3) It’s not evidence based. The analytical approach to scripture needed to sustain Borg’s view requires the use of reductionist and deconstructive methods that are technically unsound, irreproducible and unscientific. Much of this research is now discredited.
4) It ignores the Christian experience. The living, transcendent God becoming immanent and entering our lives with a power that we ourselves can neither comprehend nor sustain. Where on earth does Borg get the idea that the faith has become primarily a business of the head? Not from any personal relationship with Jesus, that’s for sure. With Borg’s approach the supernatural power which enables us to be Jesus to the world and bring in the Kingdom of God is taken away. The very thing that would help us be an effective emerging Church is denied us.

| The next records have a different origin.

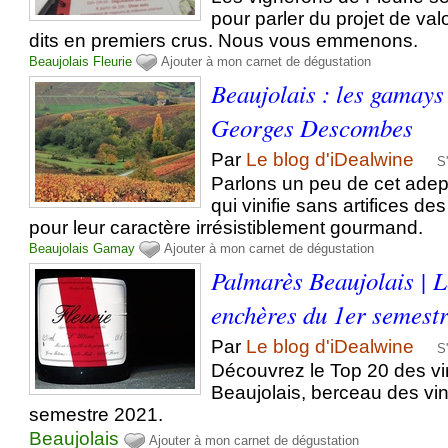
pour parler du projet de valo
dits en premiers crus. Nous vous emmenons.
Beaujolais
Fleurie
Ajouter à mon carnet de dégustation
Beaujolais : les gamay
Georges Descombes
Par
Le blog d'iDealwine
S
Parlons un peu de cet adept
qui vinifie sans artifices d
pour leur caractère irrésistiblement gourmand.
Beaujolais
Gamay
Ajouter à mon carnet de dégustation
Palmarès Beaujolais | L
enchères du 1er semest
Par
Le blog d'iDealwine
S
Découvrez le Top 20 des vi
Beaujolais, berceau des vin
semestre 2021.
Beaujolais
Ajouter à mon carnet de dégustation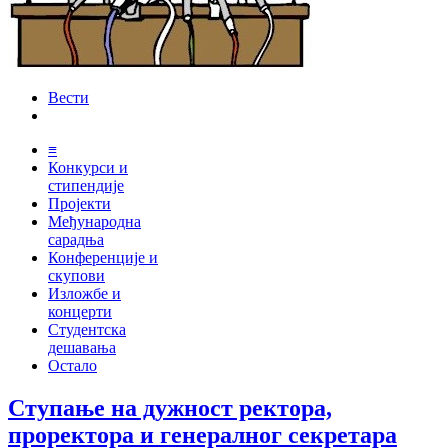
Вести
≡
Конкурси и
стипендије
Пројекти
Међународна
сарадња
Конференције и
скупови
Изложбе и
концерти
Студентска
дешавања
Остало
Ступање на дужност ректора,
проректора и генералног секретара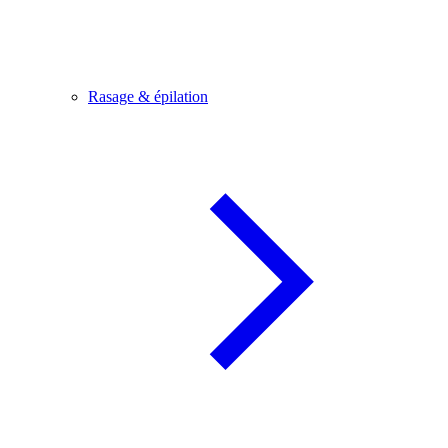
Rasage & épilation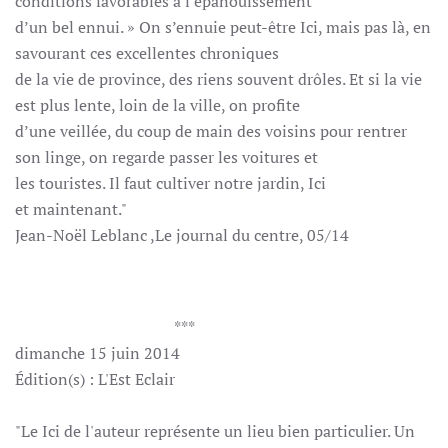
conditions favorables à l’épanouissement
d’un bel ennui. » On s’ennuie peut-être Ici, mais pas là, en
savourant ces excellentes chroniques
de la vie de province, des riens souvent drôles. Et si la vie
est plus lente, loin de la ville, on profite
d’une veillée, du coup de main des voisins pour rentrer
son linge, on regarde passer les voitures et
les touristes. Il faut cultiver notre jardin, Ici
et maintenant."
Jean-Noël Leblanc ,Le journal du centre, 05/14
***
dimanche 15 juin 2014
Édition(s) : L'Est Eclair
"Le Ici de l'auteur représente un lieu bien particulier. Un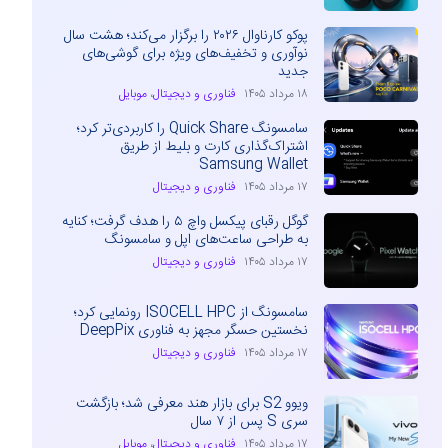
پوکو کارناوال ۲۰۲۶ را برگزار می‌کند؛ هشت سال
نوآوری و تخفیف‌های ویژه برای گوشی‌های
جدید
۱۸ مرداد ۱۴۰۵
فناوری و دیجیتال
،
موبایل
سامسونگ Quick Share را کاربردی‌تر کرد؛
اشتراک‌گذاری کارت و بلیط از طریق
Samsung Wallet
۱۷ مرداد ۱۴۰۵
فناوری و دیجیتال
گوگل رقبای پیکسل واچ ۵ را هدف گرفت؛ کنایه
به طراحی ساعت‌های اپل و سامسونگ
۱۷ مرداد ۱۴۰۵
فناوری و دیجیتال
سامسونگ از ISOCELL HPC رونمایی کرد؛
نخستین حسگر مجهز به فناوری DeepPix
۱۷ مرداد ۱۴۰۵
فناوری و دیجیتال
ویوو S2 برای بازار هند معرفی شد؛ بازگشت
سری S پس از ۷ سال
۱۷ مرداد ۱۴۰۵
فناوری و دیجیتال
،
موبایل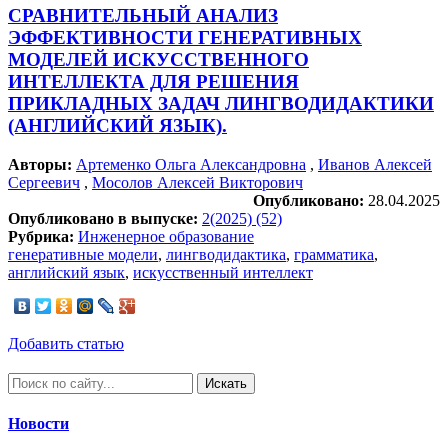
СРАВНИТЕЛЬНЫЙ АНАЛИЗ
ЭФФЕКТИВНОСТИ ГЕНЕРАТИВНЫХ
МОДЕЛЕЙ ИСКУССТВЕННОГО
ИНТЕЛЛЕКТА ДЛЯ РЕШЕНИЯ
ПРИКЛАДНЫХ ЗАДАЧ ЛИНГВОДИДАКТИКИ
(АНГЛИЙСКИЙ ЯЗЫК).
Авторы:
Артеменко Ольга Александровна
,
Иванов Алексей
Сергеевич
,
Мосолов Алексей Викторович
Опубликовано:
28.04.2025
Опубликовано в выпуске:
2(2025) (52)
Рубрика:
Инженерное образование
генеративные модели
,
лингводидактика
,
грамматика
,
английский язык
,
искусственный интеллект
Добавить статью
Искать
Новости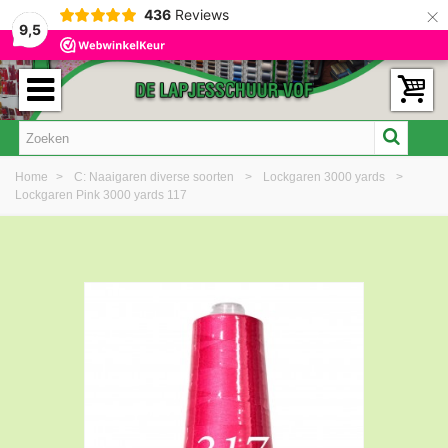
×
436
Reviews
9,5
Home
>
C: Naaigaren diverse soorten
>
Lockgaren 3000 yards
>
Lockgaren Pink 3000 yards 117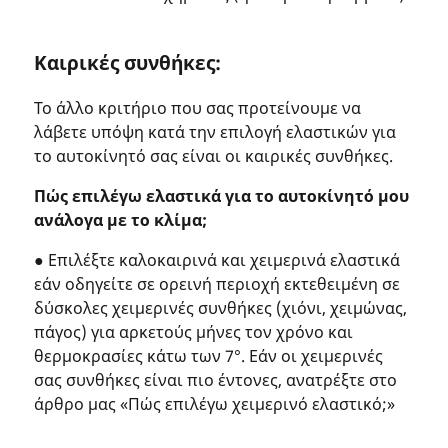
Καιρικές συνθήκες:
Το άλλο κριτήριο που σας προτείνουμε να
λάβετε υπόψη κατά την επιλογή ελαστικών για
το αυτοκίνητό σας είναι οι καιρικές συνθήκες.
Πώς επιλέγω ελαστικά για το αυτοκίνητό μου
ανάλογα με το κλίμα;
● Επιλέξτε καλοκαιρινά και χειμερινά ελαστικά
εάν οδηγείτε σε ορεινή περιοχή εκτεθειμένη σε
δύσκολες χειμερινές συνθήκες (χιόνι, χειμώνας,
πάγος) για αρκετούς μήνες τον χρόνο και
θερμοκρασίες κάτω των 7°. Εάν οι χειμερινές
σας συνθήκες είναι πιο έντονες, ανατρέξτε στο
άρθρο μας «Πώς επιλέγω χειμερινό ελαστικό;»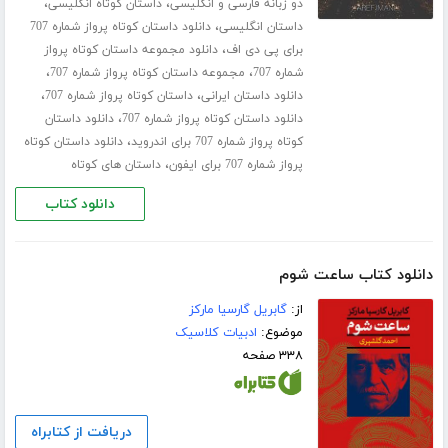
،
،
دو زبانه فارسی و انگلیسی
داستان کوتاه انگلیسی
،
داستان انگلیسی
دانلود داستان کوتاه پرواز شماره 707
،
برای پی دی اف
دانلود مجموعه داستان کوتاه پرواز
،
،
شماره 707
مجموعه داستان کوتاه پرواز شماره 707
،
،
دانلود داستان ایرانی
داستان کوتاه پرواز شماره 707
،
دانلود داستان کوتاه پرواز شماره 707
دانلود داستان
،
کوتاه پرواز شماره 707 برای اندروید
دانلود داستان کوتاه
،
پرواز شماره 707 برای ایفون
داستان های کوتاه
دانلود کتاب
دانلود کتاب ساعت شوم
از:
گابریل گارسیا مارکز
موضوع:
ادبیات کلاسیک
۳۳۸ صفحه
دریافت از کتابراه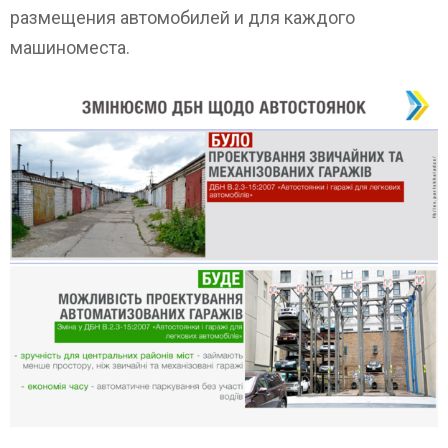
размещения автомобилей и для каждого
машиноместа.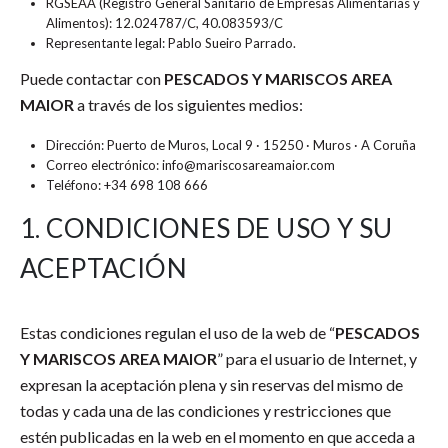
RGSEAA (Registro General Sanitario de Empresas Alimentarias y
Alimentos): 12.024787/C, 40.083593/C
Representante legal: Pablo Sueiro Parrado.
Puede contactar con
PESCADOS Y MARISCOS AREA
MAIOR
a través de los siguientes medios:
Dirección: Puerto de Muros, Local 9 · 15250 · Muros · A Coruña
Correo electrónico: info@mariscosareamaior.com
Teléfono: +34 698 108 666
1. CONDICIONES DE USO Y SU
ACEPTACIÓN
Estas condiciones regulan el uso de la web de “
PESCADOS
Y MARISCOS AREA MAIOR
” para el usuario de Internet, y
expresan la aceptación plena y sin reservas del mismo de
todas y cada una de las condiciones y restricciones que
estén publicadas en la web en el momento en que acceda a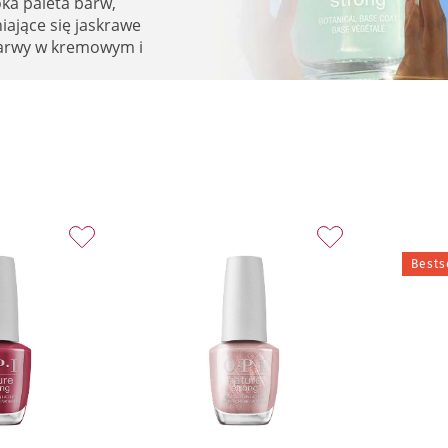
oka paleta barw,
iające się jaskrawe
barwy w kremowym i
Bests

Church and Postmodern Cessationists
It seems that there are quite a few sprouts emerging from the garden of post-modern paradigms. It makes it somewhat difficult to recognize which one is “the emerging church.” J
Seriously, I wonder how a communal narrative can be sustained. If the validity of the community imposing its version of history is denied, what keeps that community from degenerating into experience-based individualism? Without an absolute truth derived from an agreed-upon experience, what keeps us from sliding down the slippery slope of solipsism? (Whew – try saying that ten times fast!)
To that extent, I suspect that the differentiation of perspectives is a red herring. Isn’t that precisely Andrew’s point when he asserts that Borg still universalizes like a modernist? With regard to our experience of God, the scope of the paradigm has always been reducible to the individual – maybe always has been individual. But with regard to Whom we are experiencing, I AM is and always will be I AM – an absolute that can stand despite the impossibility of anyone perceiving all of it. Hence, I see the necessity of adopting an active role for God if intellectual conformity is abandoned (as if God needs our permission!). Isn’t this what Paul appeals to when he presses for “unity of the Spirit” (as opposed to “unity in spirit”)? I can’t see a post-modern cessationist ever ending up in a church populated by more than one. I worry that that would lead to too many weeds in the garden…
Heart of Christianity
One of the ironies that struck me when I read Borg’s Heart of Christianity is that his desire to say that Christianity is just one face of the various paths to the same God— the More — may be as universalising, as imperialistic, as that form of Christianity he is criticising. It occurred to me that for this to work it would have to be extended to other religions. In other words, the claim that all religions are to be equal is imposed unilaterally on them in order to ‘solve’ the problems Borg associates with Christianity’s claims to uniqueness. So once again the imperatives of ‘Western’ concerns occlude differences. By imposing the ‘requirement’ of similarity we deny these other religions any claims they might make to uniqueness.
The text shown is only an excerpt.